As good as Google’s networking is, it is never good enough because of bandwidth, latency, power, and economic factors. The interplay of bandwidth and latency is always particularly relevant, and a tough balance has to be made between them for Google to actually be able to serve its increasingly diverse workloads. It was hard enough when Google was just supporting its search engine and ad serving services, but if you layer in Google Enterprise applications, YouTube video, and now the Cloud Platform public cloud – which is an unpredictable beast in its own right – then Google has to be particularly careful with how it designs its networks.
At this point in the game, Google says that latency trumps bandwidth, and has been hard at work reducing the latency in its software-defined networking stack, which includes homegrown switches and routers as well as the Andromeda network virtualization stack and the Espresso router, which converts the public Internet into a kind of virtual router. But there is a caveat to the supremacy of latency. It isn’t the average latency of a port-to-port hop across a switch ASIC – a common performance metric cited by chip and switch vendors – that matters most.
“What we have found running our applications at Google is that latency is as important, or more important, for our applications than relative bandwidth,” Amin Vahdat, Google Fellow and technical lead for networking, tells The Next Platform. “It is not just latency, but predictable latency at the tail of the distribution. If you have a hundred or a thousand applications talking to one another on some larger task, they are chatty with one another, exchanging small messages, and what they care about is making a request and getting a response back quickly, and doing so across what might a thousand parallel requests.”
This may sound easy, but it is not, particularly in the containerized and virtualized environments that Google runs internally and as the foundation of its Cloud Platform public cloud.
Vahdat is talking about latency versus bandwidth, the constant balancing act in any network, as Google is unveiling enhancements to the virtual networking embodied in the Andromeda stack. Many of these improvements will make their way into the virtio network virtualization layer of the KVM hypervisor and therefore Linux platforms all around the world. KVM has been controlled by Red Hat since it bought Qumranet for $107 million back in September 2008 but which has substantial contributions from Google (the only big public cloud provider in the United States not using a variant of the Xen hypervisor) and others, and KVM is a key component of the OpenStack cloud controller platform, too.

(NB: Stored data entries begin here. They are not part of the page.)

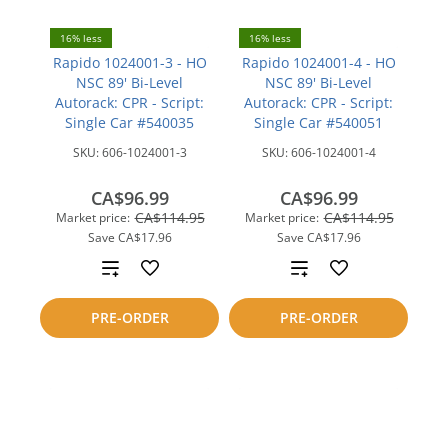
16% less
16% less
Rapido 1024001-3 - HO
Rapido 1024001-4 - HO
NSC 89' Bi-Level
NSC 89' Bi-Level
Autorack: CPR - Script:
Autorack: CPR - Script:
Single Car #540035
Single Car #540051
SKU:
606-1024001-3
SKU:
606-1024001-4
CA$96.99
CA$96.99
CA$114.95
CA$114.95
Market price:
Market price:
Save
CA$17.96
Save
CA$17.96
Add
Add
to
to
PRE-ORDER
PRE-ORDER
compare
compare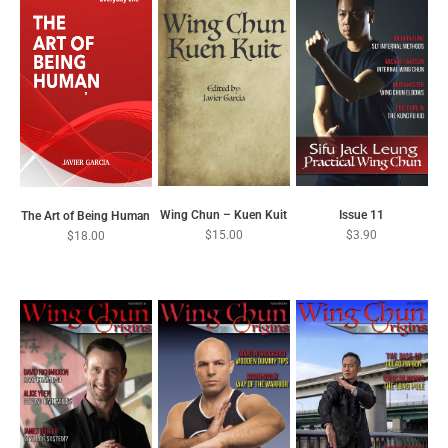
VIEW COURSES
VIEW OUR MAGAZINES
Wing Chun – Kuen Kuit
Issue 11
The Art of Being Human
$
15.00
$
3.90
$
18.00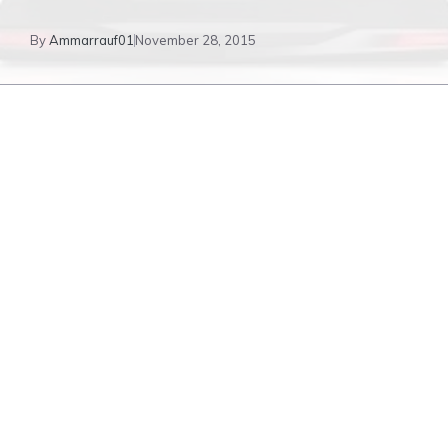
By
Ammarrauf01
November 28, 2015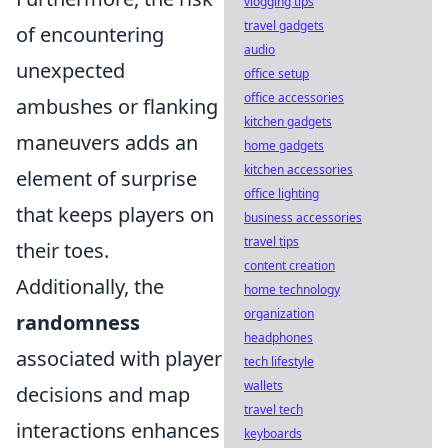
vlogging tips
travel gadgets
of encountering
audio
unexpected
office setup
office accessories
ambushes or flanking
kitchen gadgets
maneuvers adds an
home gadgets
kitchen accessories
element of surprise
office lighting
that keeps players on
business accessories
travel tips
their toes.
content creation
Additionally, the
home technology
organization
randomness
headphones
associated with player
tech lifestyle
wallets
decisions and map
travel tech
interactions enhances
keyboards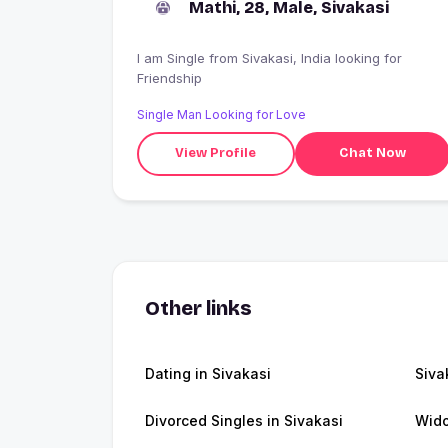
Mathi, 28, Male, Sivakasi
I am Single from Sivakasi, India looking for
Friendship
Single Man Looking for Love
View Profile
Chat Now
Other links
Dating in Sivakasi
Siva
Divorced Singles in Sivakasi
Wido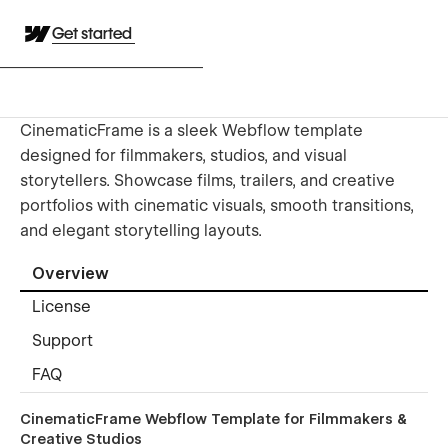
Get started
CinematicFrame is a sleek Webflow template
designed for filmmakers, studios, and visual
storytellers. Showcase films, trailers, and creative
portfolios with cinematic visuals, smooth transitions,
and elegant storytelling layouts.
Overview
License
Support
FAQ
CinematicFrame Webflow Template for Filmmakers &
Creative Studios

The primacy of latency is not necessarily new to certain parts of the IT market. For instance, trading systems at financial services firms are often not running at the highest bandwidth – there was plenty of 10 Gb/sec Ethernet gear in use until recently – but it is usually running on special variants of switches that are tuned to have predictable latencies without a lot of wobble in the long tail of the latency distribution. Ditto for traditional high performance computing, which runs massively parallel simulations and models where the orchestration across nodes and the predictable latency for communication across them is vital to making these applications run at all and not turn into a pile of thrashing metal. But there is an important difference between what finserv and HPC customers do with their networks, which makes their life easier.
“Out of necessity, we run on a deeply multiplexed, multiuser shared infrastructure,” Vahdat continues. “So to some extent, HPC and finserv applications benefit from the fact that they run on a more or less, single application, dedicated platform. So sources of interference are limited. We find that while the hardware side of latency is important, our software multiplexing is a bigger source of latency.”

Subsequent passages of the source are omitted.